About the job
At Chakra Labs, we are dedicated to creating innovative environments for AI agents, focusing on systems that enhance and measure their productive capabilities.
Key Responsibilities
Agent Orchestration at Scale: Manage hundreds of agent executions simultaneously, each with its unique stateful environment. You'll oversee the dispatch layer, including SQS, concurrency management, and failure recovery.
Environment and Task Design: Develop realistic environments and challenging scenarios that push agents to their limits. Your role will involve constructing new evaluations and designing meaningful tasks that assess critical performance metrics.
Exploring New Frontiers: Stay on the cutting edge of agent evaluation by supporting new environment modalities and integrating external orchestration frameworks.
Observability: Implement Prometheus and OpenTelemetry across services, create Grafana dashboards, and manage structured logging.
Qualifications
Container Orchestration: Proficient in managing Kubernetes or similar technologies in production environments, including auto-scaling, pod lifecycle management, persistent storage, and networking.
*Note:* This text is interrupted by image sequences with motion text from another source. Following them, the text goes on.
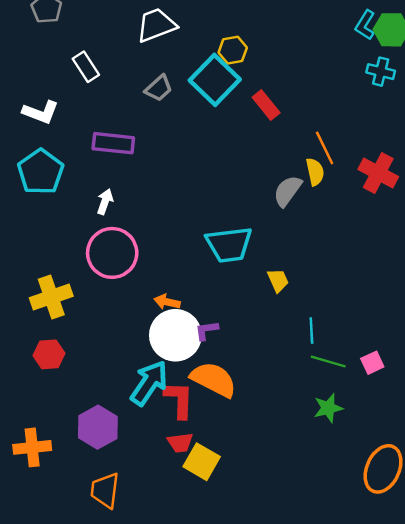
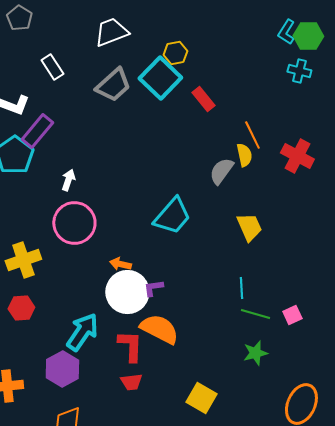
gray trapezoid: (159, 88) -> (113, 85), size x1.5
purple rectangle: (113, 143) -> (37, 131), moved, turned -56
cyan trapezoid: (229, 245) -> (172, 216), turned -42
yellow trapezoid: (278, 280) -> (249, 227), moved, size x1.4
cyan arrow: (149, 383) -> (82, 332), moved
yellow square: (202, 462) -> (201, 398), moved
Distributed Systems: Experience in building or maintaining message-driven architectures (e.g., SQS, Kafka). You understand how to manage job flows, implement retries without duplication, and handle failures gracefully.
LLM Infrastructure: Familiarity with running LLM workloads at scale, including token instrumentation, rate limit management, prompt caching, and multi-provider routing.
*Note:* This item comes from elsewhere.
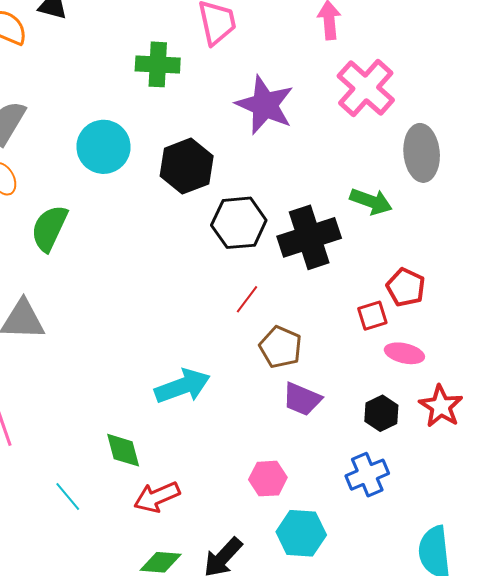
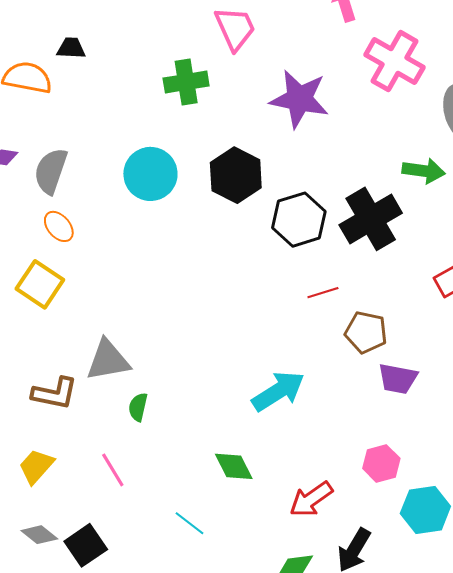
green semicircle: (49, 228) -> (138, 407), moved, size x0.6
red line: (247, 299) -> (323, 293), turned 48
red arrow: (157, 497) -> (311, 499), moved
Experience: Approximately 3-5 years of relevant experience, though we are open to candidates who possess the required skills and knowledge.
Why Join Us?
Unique Focus: While this role is centered on infrastructure, the workload involves AI agents—monitoring model behaviors alongside pod health, and analyzing token throughput alongside network performance.
Engaging Clients: Collaborate directly with AI researchers and labs, contributing to the advancement of agent capabilities and building the foundational infrastructure they rely on.
Dynamic Team Environment: Take ownership of entire systems rather than just tasks, with opportunities to impact various projects and initiatives.